The homestead's grounds are large and well developed and at one point featured tennis courts, a croquet lawn, a ha-ha, and a rose garden. In addition the grounds have a lot of exotic trees, including a pine planted from a seed of the Gallipoli lone pine. Smaller worker's residence existed on the site but were later demolished. Surviving outer buildings include some farming buildings, the stables, and the coach house.
==History==
John Johnston was a wealthy upper-class landowner who purchased the Oruawharo run in the 1850s. The name Oruawharo is associated with Ruawharo, the main tohunga of the Tākitimu migratory canoe. The name may have been shortened from Te Maunga o Ruawharo. By the mid-1860s the run had grown to 11738 acres. Oruawharo was not farmed by Johnston, who gave grazing rights to other men, until his son Sydney returned from Stonyhurst College, Lancashire, England. In 1861, Sydney moved to the Oruawharo Station and lived in a bark hut until permanent accommodation was constructed. In 12 July 1873, Sydney married Sophia Marianne Lambert, daughter of a station owner. Johnston wanted a magnificent home for his newly-wed son that would evince his family's wealth and status, for this he hired the architect Charles Tringham, who had designed multiple houses for the upper-class in the Wellington Province.

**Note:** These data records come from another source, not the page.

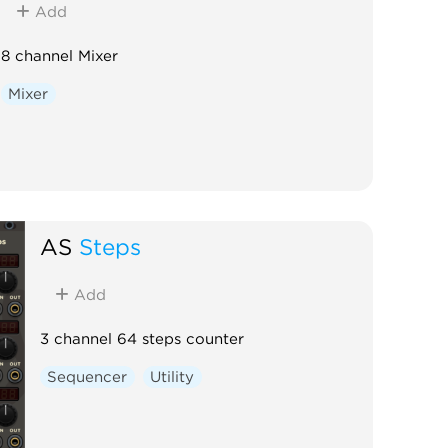
Add
8 channel Mixer
Mixer
AS
Steps
Add
3 channel 64 steps counter
Sequencer
Utility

Tenders for the new property at Oruawharo were called for in December 1878. In 1879 construction of the homestead had finished and on 2 October 1879 Sydney and his family moved into the homestead. Mr McLeod of Waipukaurau was the main contractor, with interior plastering done by Mr McGuire of Wellington.

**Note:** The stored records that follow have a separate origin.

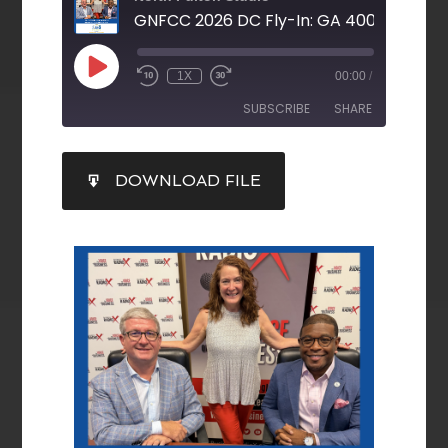
1X
00:00
/
SUBSCRIBE
SHARE
SHARE
DOWNLOAD FILE
RSS FEED
LINK
EMBED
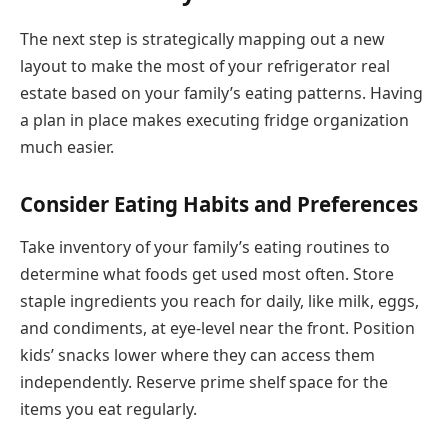
The next step is strategically mapping out a new
layout to make the most of your refrigerator real
estate based on your family’s eating patterns. Having
a plan in place makes executing fridge organization
much easier.
Consider Eating Habits and Preferences
Take inventory of your family’s eating routines to
determine what foods get used most often. Store
staple ingredients you reach for daily, like milk, eggs,
and condiments, at eye-level near the front. Position
kids’ snacks lower where they can access them
independently. Reserve prime shelf space for the
items you eat regularly.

In 1887, Sydney purchased the Oruawharo Station from his deceased father. At the time the station had 17726 acres and 22,000 head of sheep. It had been larger at one point, with land of the station being surveyed off and turned into the Takapau township under Sydney's supervision. Some streets in Takapau are named after Sydney and his family. Oruawharo had several servants and would hold balls for the upper-class. In 1906 Lord Plunket stayed at the homestead whilst the Johnston's were in England. Earl Jellicoe also stayed at the house in 1923.

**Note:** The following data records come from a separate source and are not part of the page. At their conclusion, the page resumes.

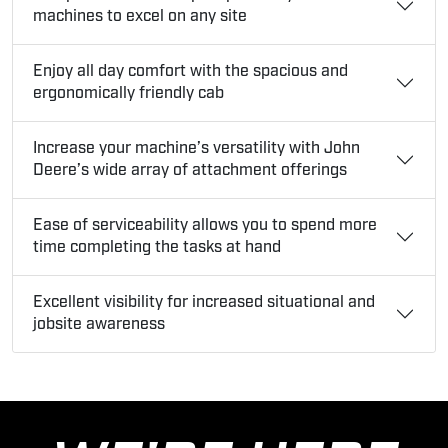
machines to excel on any site
Enjoy all day comfort with the spacious and
ergonomically friendly cab
Increase your machine’s versatility with John
Deere’s wide array of attachment offerings
Ease of serviceability allows you to spend more
time completing the tasks at hand
Excellent visibility for increased situational and
jobsite awareness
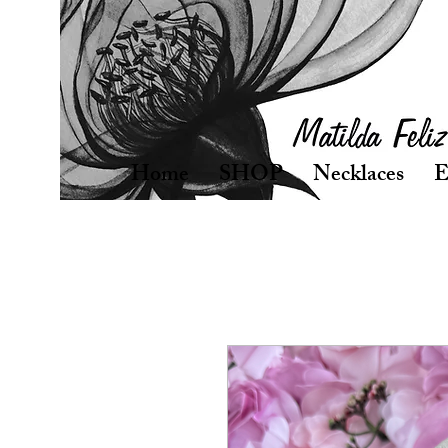
Home
SHOP
Necklaces
E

During the First World War part of the property was used for a Territorial Army Camp. The camp housed up to 6,500 soldiers with the officers living in the homestead alongside the Johnston family. At one point a riot occurred amongst the camp soldiers, although it was swiftly put down by military police. Sydney died on 29 June 1917. Sydney's wife died on 9 October 1931 and the property passed to her daughter Agnes Beatrice. Agnes had married John Christopher Rolleston on 5 July 1922 and the two moved into the homestead in 1933 after Agnes had taken ownership of the homestead and station. In 1951, John Rolleston commissioned renovations of the property, which included the demolition of the rear wing and the creation of an apartment. The Rolleston's son, Christopher Rolleston, was made manager in 1952. A centennial celebration of the station was planned for 1953, but was cancelled following Christopher's death in a tractor accident.

Agnes died in 1965 and her will laid out that the homestead was to be subdivided from the station and given to the Catholic Church. The church used as a Novitiate for nuns and it also housed the Sisters of the Presentation. In 1972, the church auctioned the property as they could not afford to maintain it. The Oruawharo Estate (owned by Caroline Rolleston, Christopher's daughter who had moved to England with her mother following her father's death) obtained the property from the Catholic Church and then leased it to a couple who planned to turn the homestead into a country club. Financial difficulties led to this not occurring. The lease was given to Dennis Hall but he had a dispute with the administrators of the estate and the lease was terminated by the High Court. The property was put onto the market and in 2000 it was sold to Peter and Dianne Harris who restored the property. The homestead is still a residence but is also used commercially, with the ability to be hired for weddings and functions. The homestead receives thousands of visitors annually.